The goal of this repository is to evaluate and develop prompts for LLMs that can be used to review English-to-Catalan translations in the software localization domain.
This work is used in real world scenarios in the context of reviewing open source translations.
This repository includes three main components:
- Evaluation dataset
- Tool to evaluate LLMs and prompts against the dataset
- Collection of winning prompts for the task
This work has been used to review the Catalan translations of the GNOME project.
Dataset is located at dataset/dataset.tmx.
The dataset has the following characteristics:
- English - Catalan only
- Contains 1000 translations from the GNOME UI and documentation projects
- Includes 5% translation errors (it is imbalanced), which have been reviewed and corrected by humans
Prompts are in config/ directory.
Models discarded
| model | version | comment | tp | fn | fp | tn | precision | recall | f1 | time |
|---|---|---|---|---|---|---|---|---|---|---|
| qwen3 | 1 | This is the baseline | 37 | 14 | 438 | 511 | 0.08 | 0.73 | 0.14 | 55105 |
| mistral | 1 | This is the baseline | 50 | 1 | 787 | 162 | 0.06 | 0.98 | 0.11 | 64164 |
Model selected
| model | version | comment | tp | fn | fp | tn | precision | recall | f1 | time |
|---|---|---|---|---|---|---|---|---|---|---|
| gemma3 | 1 | This is the baseline | 16 | 35 | 33 | 916 | 0.33 | 0.31 | 0.32 | 3476 |
| gemma3 | 2 | Pure instructions prompt | 18 | 33 | 50 | 899 | 0.26 | 0.35 | 0.3 | 3732 |
| gemma3 | 2_1 | Pure instructions prompt v2.1 | 19 | 32 | 56 | 893 | 0.25 | 0.37 | 0.3 | 3701 |
| gemma3 | 3 | Prompt with samples | 14 | 37 | 41 | 908 | 0.25 | 0.27 | 0.26 | 4156 |
| gemma3 | 3_1 | Prompt with samples v3.1 | 8 | 43 | 12 | 937 | 0.4 | 0.16 | 0.23 | 3100 |
| gemma3 | 4 | Super simple prompt | 34 | 17 | 210 | 739 | 0.14 | 0.67 | 0.23 | 8995 |
| gemma3 | 5 | Categorization prompt | 33 | 18 | 214 | 735 | 0.13 | 0.65 | 0.22 | 5974 |
Notes:
- Gemma 3 is Gemma 3 27B model quantified at 8 bits
- This evaluation is done over 1000 strings of which 5.10% contain errors and 94.90% are correct.

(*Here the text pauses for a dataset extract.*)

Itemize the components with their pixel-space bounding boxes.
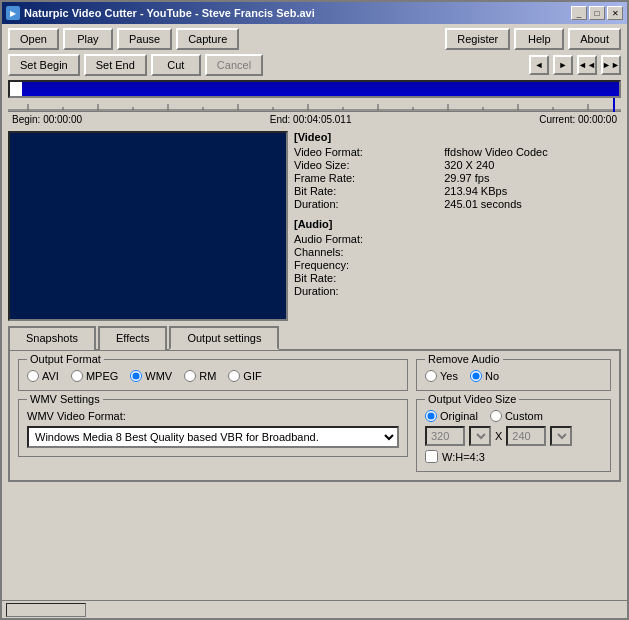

For reference, these are the metrics of some commercial models:
| model | version | comment | tp | fn | fp | tn | precision | recall | f1 | time |
|---|---|---|---|---|---|---|---|---|---|---|
| gpt-5 | 1 | Default prompt description | 11 | 40 | 11 | 938 | 0.5 | 0.22 | 0.3 | 5424 |
| gpt-5-mini | 1 | Default prompt description | 13 | 38 | 22 | 927 | 0.37 | 0.25 | 0.3 | 10528 |
| gemini-2.5-flash | 1 | Default prompt description | 13 | 38 | 18 | 931 | 0.42 | 0.25 | 0.32 | 5573 |
| gemini-2.5-pro | 1 | Default prompt description | 14 | 37 | 17 | 932 | 0.45 | 0.27 | 0.34 | 11902 |
Legend:
- version: version of the prompt
- comment: comment that describes the prompt
- tp: true positive
- fp: false positive
- fn: false negative
- tn: true negative
If you are not familiar with these concepts, check the confusion matrix at Wikipedia.
Our current recommendation is Gemma 3 27B with prompt version 1.
If you have a file in PO format that you want to review, follow these instructions.
- Install the necessary dependencies:
pip install -r evaluator/requirements-evaluator.txt- Download the model
make download-models- Run it in your own PO file:
python evaluator/inference.py --input FILE.poThe output is a FILE.txt with all the detected errors. Expect the system to generate a large amount of false positives but the true positives are very useful.